## ASSIGNED TASK
Filter the entries for the string "دارد". Copy each line that has it.

## RECORDS SHOWN
::::::::::

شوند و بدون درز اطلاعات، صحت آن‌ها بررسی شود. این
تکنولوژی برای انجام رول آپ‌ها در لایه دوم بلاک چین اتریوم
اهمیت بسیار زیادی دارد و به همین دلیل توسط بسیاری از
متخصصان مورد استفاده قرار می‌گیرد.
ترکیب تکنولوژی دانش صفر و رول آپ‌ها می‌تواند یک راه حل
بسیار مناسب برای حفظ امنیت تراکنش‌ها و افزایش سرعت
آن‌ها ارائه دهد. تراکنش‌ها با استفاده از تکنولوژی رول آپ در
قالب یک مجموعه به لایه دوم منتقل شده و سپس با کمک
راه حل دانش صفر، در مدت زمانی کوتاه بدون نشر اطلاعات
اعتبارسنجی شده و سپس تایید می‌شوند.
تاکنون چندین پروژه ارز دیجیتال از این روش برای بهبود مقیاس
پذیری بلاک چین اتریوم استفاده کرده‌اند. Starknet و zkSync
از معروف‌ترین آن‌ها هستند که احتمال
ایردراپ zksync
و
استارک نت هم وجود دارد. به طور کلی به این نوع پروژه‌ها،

::::::::::

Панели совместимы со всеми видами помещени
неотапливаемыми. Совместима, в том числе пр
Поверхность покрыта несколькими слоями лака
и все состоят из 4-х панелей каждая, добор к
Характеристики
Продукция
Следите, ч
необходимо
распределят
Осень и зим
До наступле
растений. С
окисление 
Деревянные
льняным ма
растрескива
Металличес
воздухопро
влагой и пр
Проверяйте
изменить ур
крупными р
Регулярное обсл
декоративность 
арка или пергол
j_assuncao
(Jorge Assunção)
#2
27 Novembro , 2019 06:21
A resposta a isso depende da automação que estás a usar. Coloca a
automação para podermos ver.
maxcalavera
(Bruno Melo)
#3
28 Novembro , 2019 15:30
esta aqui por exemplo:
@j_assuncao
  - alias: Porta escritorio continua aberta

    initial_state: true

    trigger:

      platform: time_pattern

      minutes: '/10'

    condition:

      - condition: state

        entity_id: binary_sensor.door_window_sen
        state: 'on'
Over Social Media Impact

::::::::::

## RESULT OF THIS TASK
اهمیت بسیار زیادی دارد و به همین دلیل توسط بسیاری از
استارک نت هم وجود دارد. به طور کلی به این نوع پروژه‌ها،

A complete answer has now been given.